Moreover, studies have shown that patients with positive DNA methylation results have a higher risk of recurrence during follow-up, even before a cystoscopic change can be detected. This anticipatory positive result can help guide the selection of patients for more intense follow-up regimens. Further studies are required to assess the performance of the test in additional indications and diverse populations.
DNA methylation testing in practice
In conclusion, DNA methylation testing constitutes a promising route to precision medicine for NMIBC. And what about the role of pathologists in this odyssey? Pathologists are at the core of precision medicine, having a critical role in the implementation and reporting of any biomarker test.
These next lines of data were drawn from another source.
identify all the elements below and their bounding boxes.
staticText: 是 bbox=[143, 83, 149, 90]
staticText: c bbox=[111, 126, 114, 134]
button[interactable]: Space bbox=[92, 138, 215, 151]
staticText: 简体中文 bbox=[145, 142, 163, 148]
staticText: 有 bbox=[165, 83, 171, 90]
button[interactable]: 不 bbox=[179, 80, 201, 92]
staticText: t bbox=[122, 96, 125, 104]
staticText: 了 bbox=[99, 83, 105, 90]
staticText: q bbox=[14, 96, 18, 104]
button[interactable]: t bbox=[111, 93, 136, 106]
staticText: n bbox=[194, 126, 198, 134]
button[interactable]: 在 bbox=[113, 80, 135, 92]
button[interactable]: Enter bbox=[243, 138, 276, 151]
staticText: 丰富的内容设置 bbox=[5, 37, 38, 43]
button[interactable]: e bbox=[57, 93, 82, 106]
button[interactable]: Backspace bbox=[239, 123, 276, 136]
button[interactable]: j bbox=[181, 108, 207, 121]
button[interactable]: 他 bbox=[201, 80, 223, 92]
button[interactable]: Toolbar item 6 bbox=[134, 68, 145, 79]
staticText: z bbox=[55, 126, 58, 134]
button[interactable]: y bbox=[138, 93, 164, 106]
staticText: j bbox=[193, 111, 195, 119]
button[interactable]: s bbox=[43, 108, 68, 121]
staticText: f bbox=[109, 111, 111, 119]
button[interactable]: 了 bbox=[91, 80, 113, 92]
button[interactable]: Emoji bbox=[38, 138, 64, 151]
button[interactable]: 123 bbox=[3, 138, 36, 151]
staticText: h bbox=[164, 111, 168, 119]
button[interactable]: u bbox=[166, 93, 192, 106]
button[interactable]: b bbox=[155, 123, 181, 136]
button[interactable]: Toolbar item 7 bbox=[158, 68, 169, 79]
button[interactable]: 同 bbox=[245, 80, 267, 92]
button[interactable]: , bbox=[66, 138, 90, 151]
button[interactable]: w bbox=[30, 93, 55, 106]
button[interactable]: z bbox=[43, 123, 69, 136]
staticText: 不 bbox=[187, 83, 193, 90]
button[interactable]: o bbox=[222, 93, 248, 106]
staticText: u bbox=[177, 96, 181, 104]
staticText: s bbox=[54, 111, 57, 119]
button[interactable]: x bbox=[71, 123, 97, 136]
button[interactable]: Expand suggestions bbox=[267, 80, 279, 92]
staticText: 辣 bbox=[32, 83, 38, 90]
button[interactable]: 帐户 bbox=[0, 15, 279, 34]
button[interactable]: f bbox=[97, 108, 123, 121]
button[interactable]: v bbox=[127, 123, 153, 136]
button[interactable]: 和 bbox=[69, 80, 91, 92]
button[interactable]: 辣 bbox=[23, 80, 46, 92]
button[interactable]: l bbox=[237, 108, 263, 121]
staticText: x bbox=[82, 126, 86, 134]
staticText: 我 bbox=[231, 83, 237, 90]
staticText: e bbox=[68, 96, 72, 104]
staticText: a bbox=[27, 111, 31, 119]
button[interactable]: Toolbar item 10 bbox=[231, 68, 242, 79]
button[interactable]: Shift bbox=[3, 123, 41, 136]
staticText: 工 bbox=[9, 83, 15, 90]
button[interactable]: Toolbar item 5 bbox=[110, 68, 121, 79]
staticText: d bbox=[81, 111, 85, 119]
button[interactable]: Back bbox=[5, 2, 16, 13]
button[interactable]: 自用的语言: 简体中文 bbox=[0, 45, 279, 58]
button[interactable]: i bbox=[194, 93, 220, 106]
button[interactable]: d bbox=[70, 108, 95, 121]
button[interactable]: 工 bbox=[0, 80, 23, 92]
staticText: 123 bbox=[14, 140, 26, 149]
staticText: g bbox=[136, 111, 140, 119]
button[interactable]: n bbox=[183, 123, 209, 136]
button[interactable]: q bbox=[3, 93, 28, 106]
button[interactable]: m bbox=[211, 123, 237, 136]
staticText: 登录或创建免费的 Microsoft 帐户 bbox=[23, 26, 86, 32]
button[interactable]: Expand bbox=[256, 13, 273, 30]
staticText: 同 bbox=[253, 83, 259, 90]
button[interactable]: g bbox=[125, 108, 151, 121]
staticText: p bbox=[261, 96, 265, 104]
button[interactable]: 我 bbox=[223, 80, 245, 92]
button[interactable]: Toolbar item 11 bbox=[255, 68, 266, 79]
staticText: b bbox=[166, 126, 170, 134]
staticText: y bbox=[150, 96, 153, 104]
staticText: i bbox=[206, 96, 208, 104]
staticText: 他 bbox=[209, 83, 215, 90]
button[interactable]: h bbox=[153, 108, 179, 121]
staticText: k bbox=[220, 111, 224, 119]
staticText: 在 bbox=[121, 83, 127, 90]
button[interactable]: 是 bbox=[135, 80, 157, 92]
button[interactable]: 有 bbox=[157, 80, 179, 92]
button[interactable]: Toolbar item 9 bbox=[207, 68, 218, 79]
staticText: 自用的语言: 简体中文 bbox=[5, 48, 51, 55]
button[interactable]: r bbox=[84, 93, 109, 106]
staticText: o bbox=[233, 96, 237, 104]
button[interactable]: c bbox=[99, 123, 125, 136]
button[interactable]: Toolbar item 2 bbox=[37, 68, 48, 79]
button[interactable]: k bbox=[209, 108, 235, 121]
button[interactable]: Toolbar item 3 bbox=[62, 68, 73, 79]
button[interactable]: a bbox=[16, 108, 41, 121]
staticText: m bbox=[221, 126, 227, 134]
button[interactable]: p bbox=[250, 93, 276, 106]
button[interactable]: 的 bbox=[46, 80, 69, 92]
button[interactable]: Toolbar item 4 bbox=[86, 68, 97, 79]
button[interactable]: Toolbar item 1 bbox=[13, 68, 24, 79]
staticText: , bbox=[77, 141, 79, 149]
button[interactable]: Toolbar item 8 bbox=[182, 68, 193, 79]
The laboratory’s input to liquid biopsy processing, pre-analytical variables, laboratory workflow, biobanking, and quality control is crucial.
At our Department of Pathology of the Portuguese Oncology Institute of Porto, we have implemented NMIBC DNA methylation testing since January 2025. The pipeline is entirely performed at the Molecular Pathology lab, which received certification for performing this test. This requires a multidisciplinary team of fully trained professionals, careful planning and organization, and constant communication with the urology clinic.
Liquid biopsy biomarker tests are moving towards clinical implementation and changing the paradigm – offering the power of precision oncology information in a non-invasive way. The field of bladder cancer is no exception, where harnessing the power of urine biomarkers may make the difference in personalized patient management.